E para poder duvidar.


domingo, 9 de junho de 2013

A bruxa, por Lélia Almeida:


O João Francisco está louco por mim. Pensar nisto me anima a vida. Vou dormir pensando nisto, acordo pensando nisto, que o João Francisco me ama, me quer, me adora. Convidou-me pra sair na sexta e eu disse que só posso no sábado, pra fazer um charminho, é claro, pra não dar muito mole. Ligo pra Marcela pra contar, ela diz que mereço, que é mérito meu ter conquistado aquele gato, lindo, rico, carrão, e ligo pra Fer e pra Helô. Todas felizes por mim, poderosa você, amiga! Uma sombra entra no quarto. Não, não é uma sombra. É ela, a Basília, que tem o dom de acabar com a minha alegria. Nunca gostei desta negra, penso. Minha mãe me proibiu de falar assim, mas eu sei o tanto que não a suporto e acabou. Não gosto do olhar dela, que parece que olha dentro de mim, nem da cara séria, ela que tem quase a minha idade e parece uma velha.
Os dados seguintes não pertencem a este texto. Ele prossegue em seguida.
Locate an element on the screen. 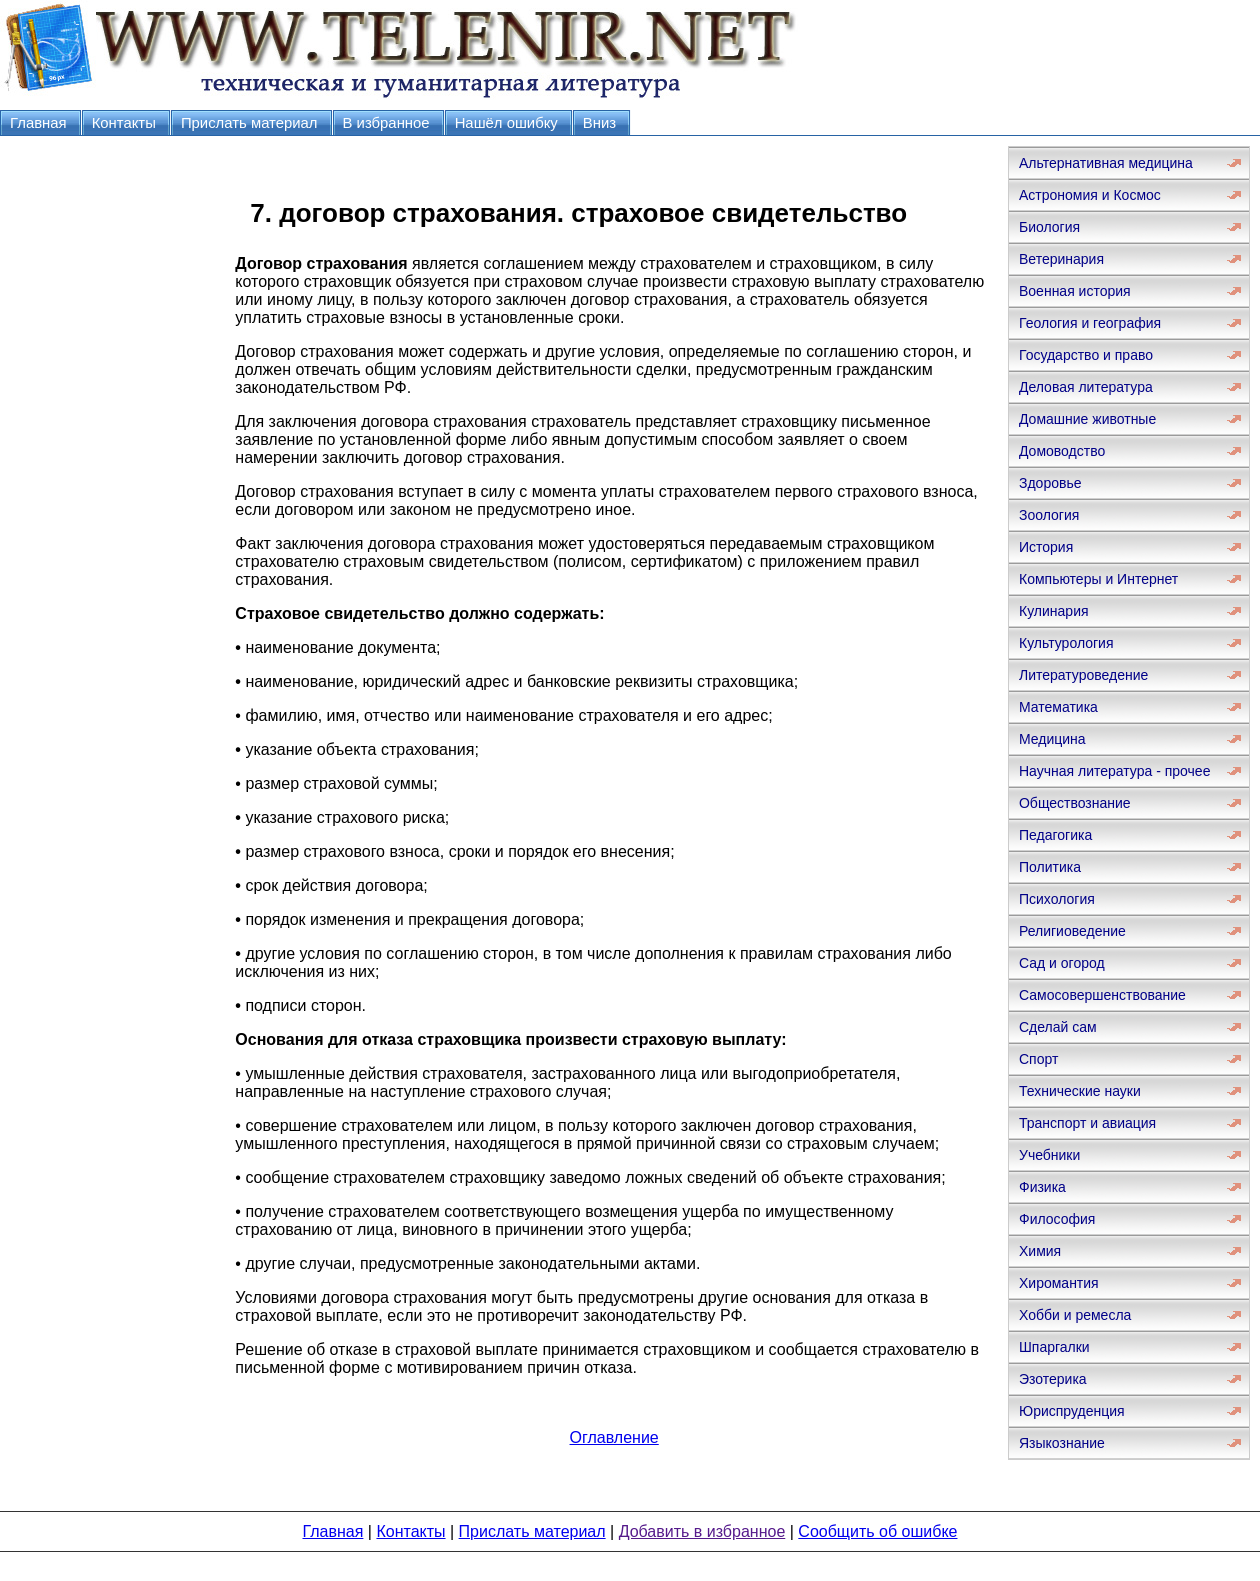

Ela espana os livros e eu volto para o sol, para as risadas com as minhas amigas. Ele tá louco por mim, o João Francisco, eu repito. João Francisco me ama e a vida é boa. E vou ao salão no sábado, vou arrumar o cabelo, fazer a mão, o pé, e ficar linda para o João Francisco. Volto a elas, ele tá caidinho por mim, tá de quatro, tá louquinho por mim. E a sombra se projeta e se afasta como se o quarto estivesse sob as asas de uma borboleta de asas negra, uma bruxa. Uma irritação imensa vai tomando conta de mim. Viro-me pra ela, esta Basília que nunca vai saber o que é ter um homem do nível do João Francisco aos seus pés e não aguento: – Qual é o seu problema, nunca viu uma mulher feliz, sua idiota? O João Francisco tá louco por mim, eu encho a boca os pulmões, dona do mundo, dona do João Francisco e esta negra horrorosa, metida, que não pode ficar quieta e engolir a língua, desagradável, e que olha nos meus olhos, e faz a pergunta, a única que não precisava fazer, a infeliz, invejosa, a estraga prazeres: - E você? Você por acaso é louca por este João Francisco?